▸ **About this task**
Reproduce the entries word for word but drop every picture.

▸ **Saved data entries**
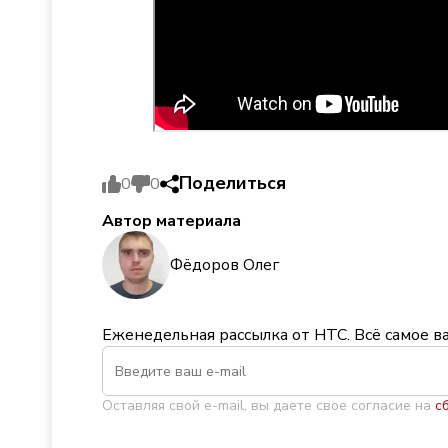
Поделиться
0
0
Автор материала
Фёдоров Олег
Еженедельная рассылка от НТС. Всё самое в
Оставляя свой e-mail, вы даете свое согласие на
с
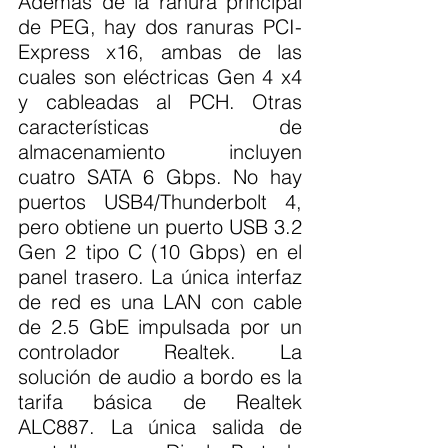
Además de la ranura principal 
de PEG, hay dos ranuras PCI-
Express x16, ambas de las 
cuales son eléctricas Gen 4 x4 
y cableadas al PCH. Otras 
características de 
almacenamiento incluyen 
cuatro SATA 6 Gbps. No hay 
puertos USB4/Thunderbolt 4, 
pero obtiene un puerto USB 3.2 
Gen 2 tipo C (10 Gbps) en el 
panel trasero. La única interfaz 
de red es una LAN con cable 
de 2.5 GbE impulsada por un 
controlador Realtek. La 
solución de audio a bordo es la 
tarifa básica de Realtek 
ALC887. La única salida de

▸ **Result below**
Поделиться
0
0
Автор материала
Фёдоров Олег
Еженедельная рассылка от НТС. Всё самое в
Оставляя свой e-mail, вы даете свое согласие на
с
Además de la ranura principal 
de PEG, hay dos ranuras PCI-
Express x16, ambas de las 
cuales son eléctricas Gen 4 x4 
y cableadas al PCH. Otras 
características de 
almacenamiento incluyen 
cuatro SATA 6 Gbps. No hay 
puertos USB4/Thunderbolt 4, 
pero obtiene un puerto USB 3.2 
Gen 2 tipo C (10 Gbps) en el 
panel trasero. La única interfaz 
de red es una LAN con cable 
de 2.5 GbE impulsada por un 
controlador Realtek. La 
solución de audio a bordo es la 
tarifa básica de Realtek 
ALC887. La única salida de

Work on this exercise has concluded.